A model generating station has just been completed. It is not a scale model, but a simple representation of a very early 1900s vintage generator, shown below.
These were low voltage high current machines. I'm not sure of all the things they were used for, but some powered arc furnaces to refine metals.
The pole pieces for the model were made from 1/2" steel plate machined to shape. Above you see some of the forming taking place on a rotary table mounted on the milling machine.
The commutator was built by turning a copper sleeve and epoxy gluing it on a turned Micarta insulator sleeve , and then sawing a slit between the segments.
Several castings were needed, but I only had to make a pattern for the base.
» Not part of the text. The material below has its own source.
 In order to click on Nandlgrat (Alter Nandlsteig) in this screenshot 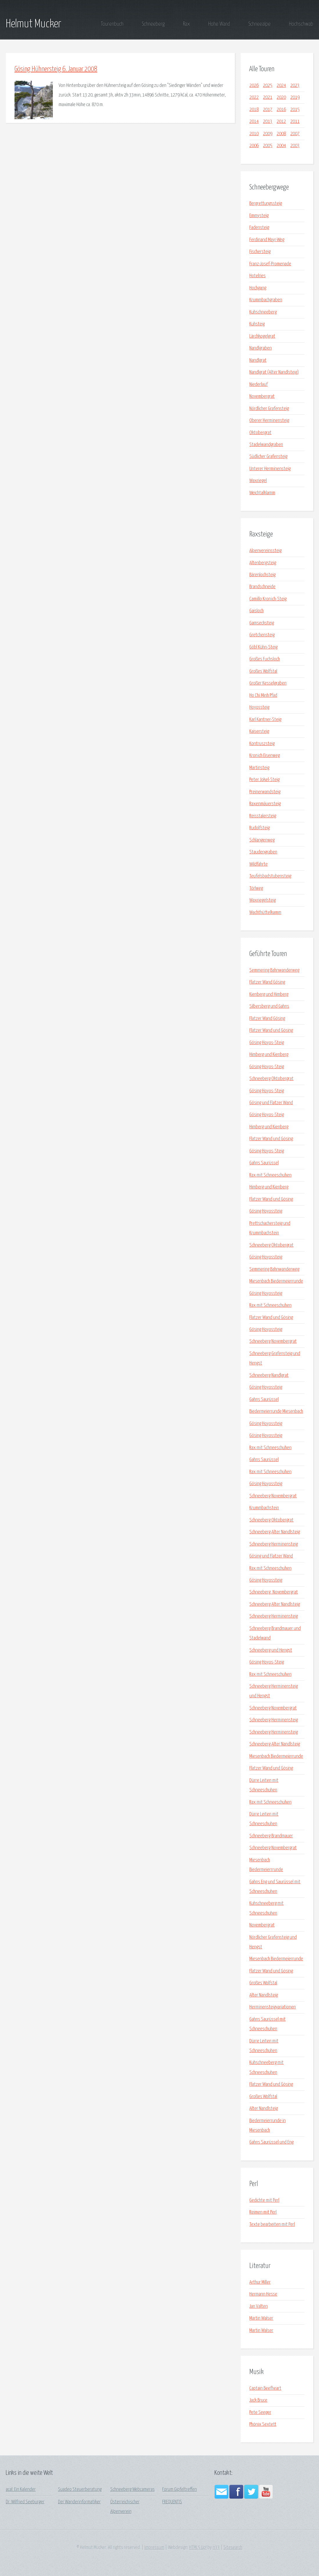, I will do `click(274, 372)`.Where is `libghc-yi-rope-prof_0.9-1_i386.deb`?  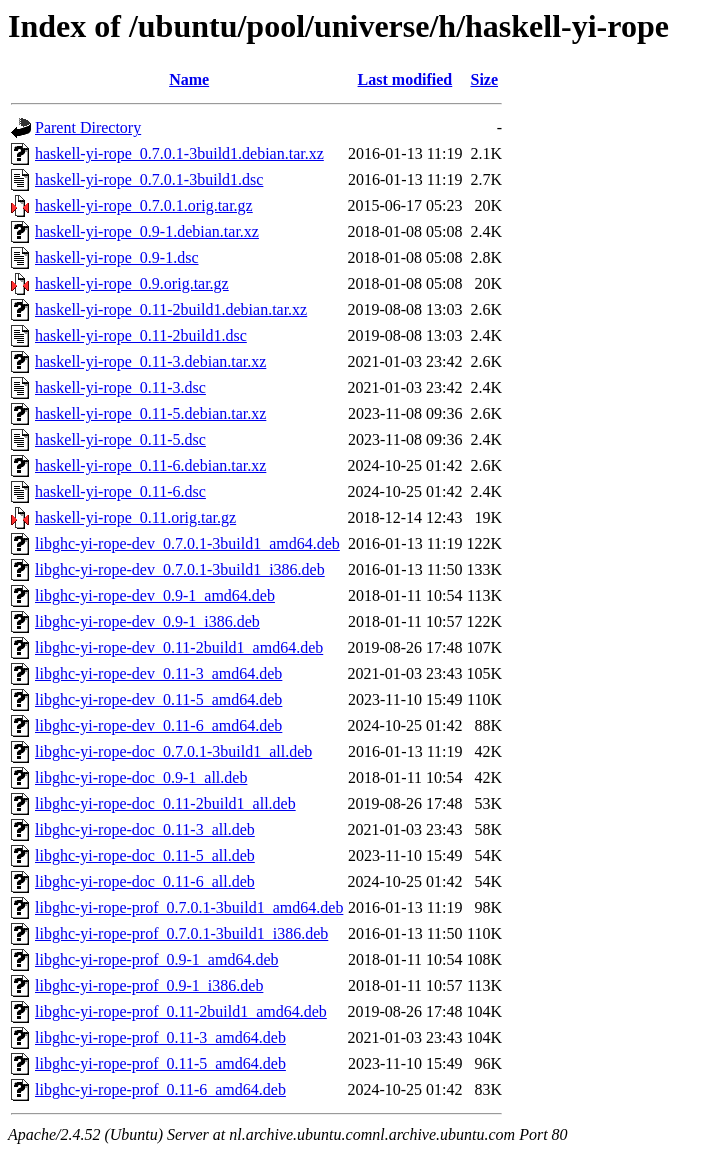 libghc-yi-rope-prof_0.9-1_i386.deb is located at coordinates (149, 985).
The other patterns were pulled out of my pattern pool.
   If you note the brushes are set up like the original, so they can be rotated around to find the place of greatest efficiency.  The field magnetism is provided by a stack of ceramic magnets clamped between the pole pieces. The armature is wound with regular magnet wire.
   The generator was under construction during most of the month of October, and was finally completed yesterday. Below is a short video of it doing it's thing.

Monday, October 5, 2015


Another project has just been completed called Oldham's coupling named after the inventor John Oldham, (1779-1840) an Irish engineer. It is simple and compact, and unlike a universal joint it is constant velocity. Although it was invented about 200 years ago it is still used in many of today's machines in various forms.
My project was constructed by looking at the picture the Z5 thing shown above. Which was probably a classroom demonstrator.
Below is a short video of it in operation. In the video the shafts are offset slightly over 1/2". As you can see it works very free and easy. It is just so much fun to turn cranks.

Thursday, October 1, 2015


While searching the web looking for things of interest and ran onto this gadget, which is a demonstrator of James Booth's 1843 invention of a "rectilinear" linkage or mechanical motion that was intended to be used on  a compact steam engine. Apparently there are no records that such an engine was ever built. However more recently English model builder Anthony Mount ran onto the patent drawings and designed a scale model. It is the model shown to the right on the cover of his book shown below.
This project started by making a wood pattern and pouring castings. While I was at it, I also poured castings for the next intended project.
This was a simple project with few parts, but still took several days. Yesterday it became operational, and this morning it received a little paint and a wood base. Although it is interesting to watch the movement, I do not know how practical it would be in a steam engine. I'm sure my model will end up being another desk toy.